Generates a linkage disequilibrium (LD) data set from SNP data.

linkageDiseq(
  tasObj,
  ldType = c("SlidingWindow", "All"),
  windowSize = NULL,
  hetCalls = c("missing", "ignore", "third"),
  verbose = TRUE
)

Arguments

tasObj

An object of class TasselGenotypePenotype that contains a genotype table.

ldType

How do you want LD calculated? Currently, the available options are "All" and "SlidingWindow". If All is selected, LD will be calculated for every combination of sites in the alignment (NOTE: this may produce a massive series of combinations; use only on heavily filtered genotype tables). If SlidingWindow is selected, LD will be calculated for sites within a window of sites surrounding the current site.

windowSize

What size do you want your LD analysis window? If you have chosen SlidingWindow for the ldType parameter, you will need to specify window size.

hetCalls

How should heterozygous calls be handled? Current options are "ignore" (ignore altogether), "missing" (set to missing), and "third" (treat as third state).

verbose

Display messages? Defaults to TRUE.

Value

Returns a DataFrame-based data frame.

Details

Linkage disequilibrium between any set of polymorphisms can be estimated by initially filtering a genotype dataset and then using this function. At this time, \(D'\), \(r^{2}\) and P-values will be estimated. The current version calculates LD between haplotypes with known phase only (unphased diploid genotypes are not supported; see PowerMarker or Arlequin for genotype support).

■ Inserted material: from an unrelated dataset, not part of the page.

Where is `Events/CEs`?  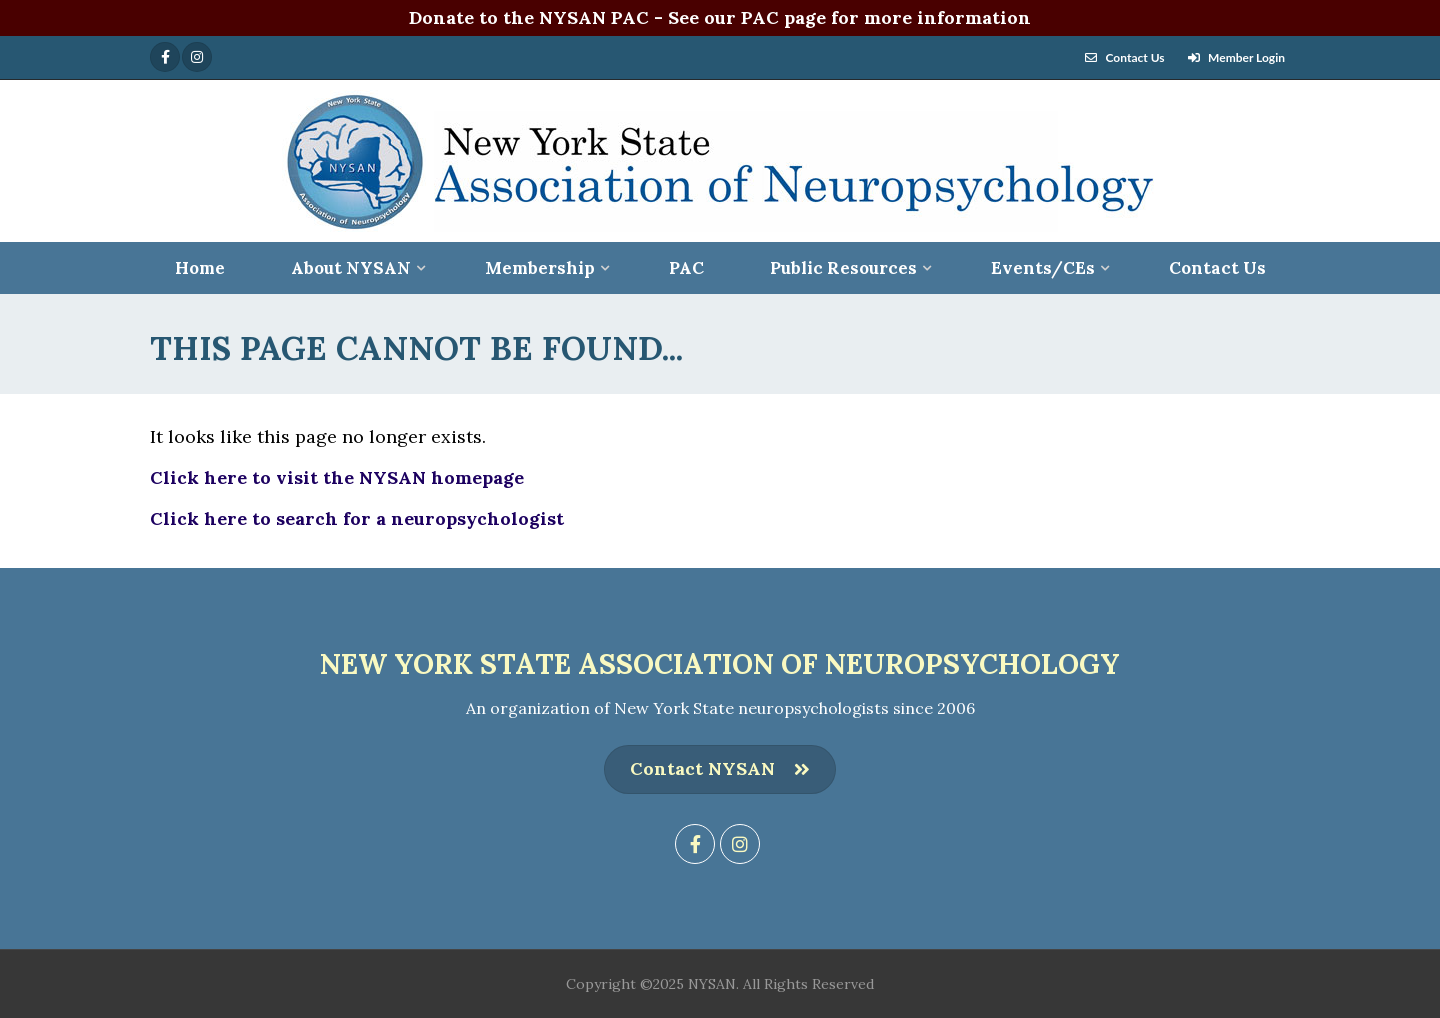
Events/CEs is located at coordinates (1043, 268). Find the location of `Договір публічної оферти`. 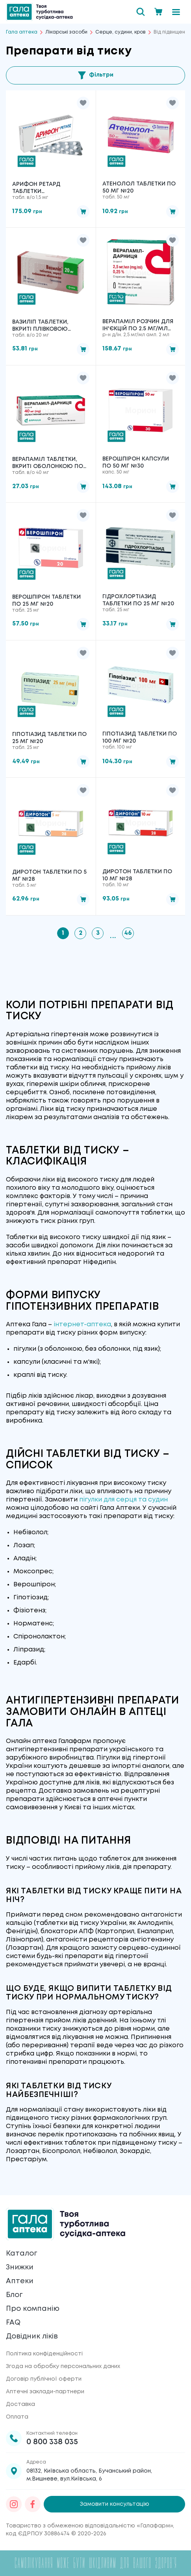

  • \(D'\) is the standardized disequilibrium coefficient, a useful statistic for determining whether recombination or homoplasy has occurred between a pair of alleles.

  • \(r^{2}\) represents the correlation between alleles at two loci, which is informative for evaluating the resolution of association approaches.

\(D'\) and \(r^{2}\) can be calculated when only two alleles are present. If more than two alleles, only the two most frequent alleles are used. P-values are determined by a two-sided Fisher's Exact test is calculated. Since LD is meaningless when scored with very small sample sizes, a minimum of 20 taxa must be present to calculate LD and there must be 2 or more minor alleles.

See also

linkageDiseq, ldPlot